* _Description of the task_
Transcribe every entry word for word, leaving out all images.

* _Dataset entries_
----------------------------------------

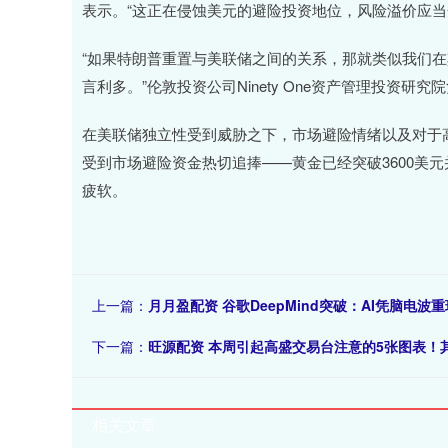
表示。“这正在侵蚀美元的避险投资地位，风险溢价应当
“如果特朗普重置与美联储之间的关系，那就类似我们
言利多。”伦敦投资公司Ninety One资产管理投资研究院负责人
在美联储独立性受到威胁之下，市场避险情绪以及对于
受到市场避险资金热切追捧——黄金已经突破3600美
疲软。
上一篇：
月月盈配资 谷歌DeepMind突破：AI凭脑电波
下一篇：
旺源配资 本周引起高盛交易台注意的5张图表！
相关文章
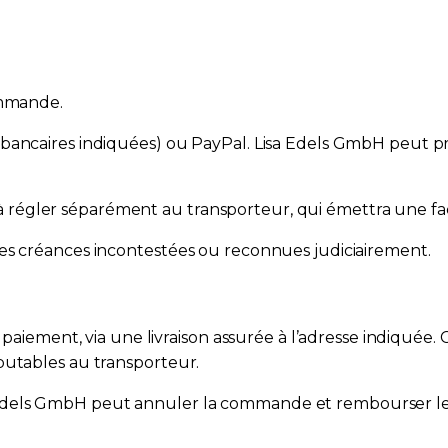
ommande.
bancaires indiquées) ou PayPal. Lisa Edels GmbH peut p
nt à régler séparément au transporteur, qui émettra une fa
es créances incontestées ou reconnues judiciairement.
e paiement, via une livraison assurée à l’adresse indiquée
putables au transporteur.
Lisa Edels GmbH peut annuler la commande et rembourser le 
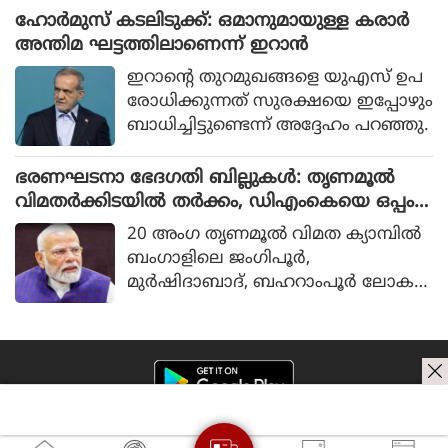
കൗണ്‍സിലുകള്‍ക്കും (DTPC) പ്ര
ഹോര്‍മുസ് കടലിടുക്ക്: ഒമാനുമായുള്ള കരാര്‍
ത്യേക ജാഗ്രതാ നിര്‍ദേശം സംസ്ഥാന
അന്തിമ ഘട്ടത്തിലാണെന്ന് ഇറാന്‍
ദുരന്ത നിവാരണ അതോറിറ്റി (KSDM
ഇറാന്റെ തുറമുഖങ്ങളെ യുഎസ് ഉപ
A) നല്‍കി.
രോധിക്കുന്നത് സുരക്ഷയെ ഇപ്പോഴും
ബാധിച്ചിട്ടുണ്ടെന്ന് അദ്ദേഹം പറഞ്ഞു.
ഭരണഘടനാ ഭേദഗതി ബില്ലുകൾ: തൃണമൂൽ
വിമതർക്കിടയിൽ തർക്കം, ഡിഎംകെയെ ഒപ്പം
നിർത്താൻ നീക്കവുമായി ബിജെപി
20 അംഗ തൃണമൂല്‍ വിമത ക്യാമ്പില്‍
ബംഗാളിലെ ജംഗിപൂര്‍,
മുര്‍ഷിദാബാദ്, ബഹറാംപൂര്‍ ലോക
സഭാ മണ്ഡലങ്ങളെ പ്രതിനിധാനം
ചെയ്യുന്ന എംപിമാരായ ഖലീലുര്‍ റ
ഹ്‌മാന്‍, അബു താഹെര്‍ ഖാന്‍, യൂസ
ഫ് പത്താന്‍ എന്നിവര്‍ തുടര്‍ച്ചയായി
2 തവണയും എന്‍ഡിഎ യോഗത്തില്‍
നിന്ന് വിട്ടുനിന്നു.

----------------------------------------

* _Solution to the exercise_
表示。“这正在侵蚀美元的避险投资地位，风险溢价应当
“如果特朗普重置与美联储之间的关系，那就类似我们
言利多。”伦敦投资公司Ninety One资产管理投资研究院负责人
在美联储独立性受到威胁之下，市场避险情绪以及对于
受到市场避险资金热切追捧——黄金已经突破3600美
疲软。
上一篇：
月月盈配资 谷歌DeepMind突破：AI凭脑电波
下一篇：
旺源配资 本周引起高盛交易台注意的5张图表！
相关文章
ommande.
bancaires indiquées) ou PayPal. Lisa Edels GmbH peut p
nt à régler séparément au transporteur, qui émettra une fa
es créances incontestées ou reconnues judiciairement.
e paiement, via une livraison assurée à l’adresse indiquée
putables au transporteur.
Lisa Edels GmbH peut annuler la commande et rembourser le 
കൗണ്‍സിലുകള്‍ക്കും (DTPC) പ്ര
ഹോര്‍മുസ് കടലിടുക്ക്: ഒമാനുമായുള്ള കരാര്‍
ത്യേക ജാഗ്രതാ നിര്‍ദേശം സംസ്ഥാന
അന്തിമ ഘട്ടത്തിലാണെന്ന് ഇറാന്‍
ദുരന്ത നിവാരണ അതോറിറ്റി (KSDM
ഇറാന്റെ തുറമുഖങ്ങളെ യുഎസ് ഉപ
A) നല്‍കി.
രോധിക്കുന്നത് സുരക്ഷയെ ഇപ്പോഴും
ബാധിച്ചിട്ടുണ്ടെന്ന് അദ്ദേഹം പറഞ്ഞു.
ഭരണഘടനാ ഭേദഗതി ബില്ലുകൾ: തൃണമൂൽ
വിമതർക്കിടയിൽ തർക്കം, ഡിഎംകെയെ ഒപ്പം
നിർത്താൻ നീക്കവുമായി ബിജെപി
20 അംഗ തൃണമൂല്‍ വിമത ക്യാമ്പില്‍
ബംഗാളിലെ ജംഗിപൂര്‍,
മുര്‍ഷിദാബാദ്, ബഹറാംപൂര്‍ ലോക
സഭാ മണ്ഡലങ്ങളെ പ്രതിനിധാനം
ചെയ്യുന്ന എംപിമാരായ ഖലീലുര്‍ റ
ഹ്‌മാന്‍, അബു താഹെര്‍ ഖാന്‍, യൂസ
ഫ് പത്താന്‍ എന്നിവര്‍ തുടര്‍ച്ചയായി
2 തവണയും എന്‍ഡിഎ യോഗത്തില്‍
നിന്ന് വിട്ടുനിന്നു.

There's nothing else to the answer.